I hate to speak ill of the dead, especially Mozart, but the reason I wanted to hear Gluck's version was due to the fact that I consider Mozart's "La Clemenza" his worst opera; a thoroughly boring hack-job with nary an interesting note or harmonic progression with the sole exception of the Act II rondo aria "Non più di fiori" with the unforgettable basset horn obbligato. Mozart's "La Clemenza" is insufferably boring, both due to the Metastasian libretto mutilated by Calzabigi which is full of platitudes, as well as due to music that, for Mozart, is singularly uninspired and trite. I am happy to report that Gluck's version of this opera is far more entertaining and deserving of performances today than Mozart's.

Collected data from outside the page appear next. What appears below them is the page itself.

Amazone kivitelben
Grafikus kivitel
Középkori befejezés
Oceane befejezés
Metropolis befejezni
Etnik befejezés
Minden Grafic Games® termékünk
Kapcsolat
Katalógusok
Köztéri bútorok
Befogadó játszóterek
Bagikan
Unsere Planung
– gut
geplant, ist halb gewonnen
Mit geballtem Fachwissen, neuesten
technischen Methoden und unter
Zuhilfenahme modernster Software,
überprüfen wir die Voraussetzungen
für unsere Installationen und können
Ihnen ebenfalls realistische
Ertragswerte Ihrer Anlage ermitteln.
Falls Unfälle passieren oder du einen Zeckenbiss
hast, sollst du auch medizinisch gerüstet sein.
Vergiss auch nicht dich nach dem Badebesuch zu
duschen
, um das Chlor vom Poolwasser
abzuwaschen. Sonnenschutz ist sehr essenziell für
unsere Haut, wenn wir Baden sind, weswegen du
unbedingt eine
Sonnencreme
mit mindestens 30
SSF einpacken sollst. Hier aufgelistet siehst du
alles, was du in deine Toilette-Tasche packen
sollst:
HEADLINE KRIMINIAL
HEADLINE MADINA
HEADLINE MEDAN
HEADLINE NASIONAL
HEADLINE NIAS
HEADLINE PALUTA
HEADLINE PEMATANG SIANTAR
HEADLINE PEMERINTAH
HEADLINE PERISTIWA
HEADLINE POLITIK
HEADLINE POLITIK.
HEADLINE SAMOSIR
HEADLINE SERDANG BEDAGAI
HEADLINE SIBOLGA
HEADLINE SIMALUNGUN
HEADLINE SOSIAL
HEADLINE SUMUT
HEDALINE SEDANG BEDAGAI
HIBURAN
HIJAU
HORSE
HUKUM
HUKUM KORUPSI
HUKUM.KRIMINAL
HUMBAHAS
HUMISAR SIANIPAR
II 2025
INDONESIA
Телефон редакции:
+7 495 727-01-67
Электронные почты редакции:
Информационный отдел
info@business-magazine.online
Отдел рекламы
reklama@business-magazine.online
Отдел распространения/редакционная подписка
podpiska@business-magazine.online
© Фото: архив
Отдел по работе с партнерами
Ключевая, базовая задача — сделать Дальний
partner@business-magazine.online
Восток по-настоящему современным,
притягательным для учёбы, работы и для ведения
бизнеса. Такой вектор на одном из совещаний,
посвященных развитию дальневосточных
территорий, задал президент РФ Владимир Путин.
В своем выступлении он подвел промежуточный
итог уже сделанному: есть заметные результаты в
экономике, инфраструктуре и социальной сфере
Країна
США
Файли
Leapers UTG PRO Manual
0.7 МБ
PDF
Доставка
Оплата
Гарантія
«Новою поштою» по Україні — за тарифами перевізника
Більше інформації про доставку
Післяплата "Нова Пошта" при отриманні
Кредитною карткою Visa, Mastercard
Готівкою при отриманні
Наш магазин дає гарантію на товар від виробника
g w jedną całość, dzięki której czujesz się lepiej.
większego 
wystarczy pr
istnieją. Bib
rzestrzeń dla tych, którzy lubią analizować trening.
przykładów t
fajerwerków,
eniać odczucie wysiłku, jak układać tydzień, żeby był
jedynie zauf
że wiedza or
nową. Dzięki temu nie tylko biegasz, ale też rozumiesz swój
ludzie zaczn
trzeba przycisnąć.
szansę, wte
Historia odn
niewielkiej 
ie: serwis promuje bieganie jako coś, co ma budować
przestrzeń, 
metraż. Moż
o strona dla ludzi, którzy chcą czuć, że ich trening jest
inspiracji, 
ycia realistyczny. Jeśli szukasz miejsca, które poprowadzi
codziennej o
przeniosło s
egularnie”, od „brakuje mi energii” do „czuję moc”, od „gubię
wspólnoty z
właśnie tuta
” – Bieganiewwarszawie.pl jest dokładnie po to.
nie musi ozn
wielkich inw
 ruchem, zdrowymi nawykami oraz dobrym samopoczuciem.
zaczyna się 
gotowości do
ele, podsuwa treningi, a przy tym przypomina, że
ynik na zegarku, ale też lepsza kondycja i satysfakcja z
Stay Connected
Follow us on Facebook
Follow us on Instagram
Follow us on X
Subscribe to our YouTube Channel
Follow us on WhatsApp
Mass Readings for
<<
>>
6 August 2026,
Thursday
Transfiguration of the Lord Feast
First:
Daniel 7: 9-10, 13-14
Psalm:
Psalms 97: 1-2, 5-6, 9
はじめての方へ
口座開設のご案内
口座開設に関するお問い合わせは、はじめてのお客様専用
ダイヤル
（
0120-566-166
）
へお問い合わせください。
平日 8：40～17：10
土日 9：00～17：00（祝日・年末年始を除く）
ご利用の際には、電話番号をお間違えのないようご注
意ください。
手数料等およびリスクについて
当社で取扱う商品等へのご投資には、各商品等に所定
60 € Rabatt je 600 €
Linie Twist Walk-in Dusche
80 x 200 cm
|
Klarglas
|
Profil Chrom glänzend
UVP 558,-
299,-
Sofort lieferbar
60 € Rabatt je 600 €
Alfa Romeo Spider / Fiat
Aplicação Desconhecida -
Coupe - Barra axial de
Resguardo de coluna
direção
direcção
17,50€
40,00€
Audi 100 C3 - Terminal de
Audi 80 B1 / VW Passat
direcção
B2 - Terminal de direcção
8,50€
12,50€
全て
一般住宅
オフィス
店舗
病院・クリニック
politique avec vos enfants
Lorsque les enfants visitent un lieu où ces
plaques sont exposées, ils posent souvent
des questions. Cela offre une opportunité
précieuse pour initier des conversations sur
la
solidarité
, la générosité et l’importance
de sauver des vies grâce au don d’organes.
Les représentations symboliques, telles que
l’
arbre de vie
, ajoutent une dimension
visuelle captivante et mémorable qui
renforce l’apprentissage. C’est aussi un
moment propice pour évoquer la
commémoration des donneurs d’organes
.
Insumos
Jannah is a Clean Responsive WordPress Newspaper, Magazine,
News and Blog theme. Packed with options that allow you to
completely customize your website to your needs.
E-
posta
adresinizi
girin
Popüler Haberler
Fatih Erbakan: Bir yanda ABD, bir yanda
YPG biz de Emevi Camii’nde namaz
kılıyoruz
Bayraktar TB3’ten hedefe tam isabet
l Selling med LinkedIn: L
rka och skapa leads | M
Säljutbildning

And now, about this recording: The singing is in tune (always important!) with excellent vocal elegance, virtuosity and projection. Special mention must go to Raffaella Milanesi (whose versatile, sfumato-like dark soprano is quickly becoming a favorite of mine) and Laura Aikin, though purely on the basis of having the best and most difficult arias, written by Gluck for two of the greatest singers of his day, not because they sound better than most other members of the cast. The orchestral playing is generally very good and, thanks to Werner Ehrhardt's good taste, provides a lively and flexible partnership in sound with the singers.
La Clemenza di Tito is one of those operas where the opera's namesake only has a secondary role in spite of receiving top billing, so listening to Rainer Trost's resonant tenor in Tito's three arias makes one want to hear more. Counter tenor Flavio Ferri-Benedetti is the weakest link in the chain of splendid singers. One of the most Mozartesque arias in the opera, Publio's lovely "Sia lontano ogni cimento" containing passages that are rather similar to passages in the Queen of the Night's famous aria "Der Hölle Rache kocht in meinem Herzen," comes out sounding a bit shrill and forced. Arantza Ezenarro's lyric soprano voice is perfect for Servilia's arias, which, although not as technically demanding as Vitellia's and Sesto's, still require quite a bit of technique combined with sustained legatos from the singer. Annio's two arias both come in Act I, which is a pity, since listening to his low counter tenor is a pleasure.
The first masterpiece aria we encounter is Sesto's "Opprimete i contumacy," written for the castrato Caffarelli, who premiered the role. The orchestra starts out with tutti which has an effect that at the time could only have been experienced by Austrian troops facing the charge from Frederick the Great's Prussian Bayreuth Dragoons at the Battle of Hohenfriedberg. The aria, all glorious 8 minutes and 15 seconds of it, then proceeds to alternate between the most tender and delicate passages in Empfindsamer Stil alternating with Sturm und Drang vocal fireworks across 2 octaves and a bit more. Caffarelli must have lived up to the written accounts we have of his fabulous voice; Raffaella Milanesi fully lives up to the demands of Gluck's bravura composing, which is no mean feat indeed.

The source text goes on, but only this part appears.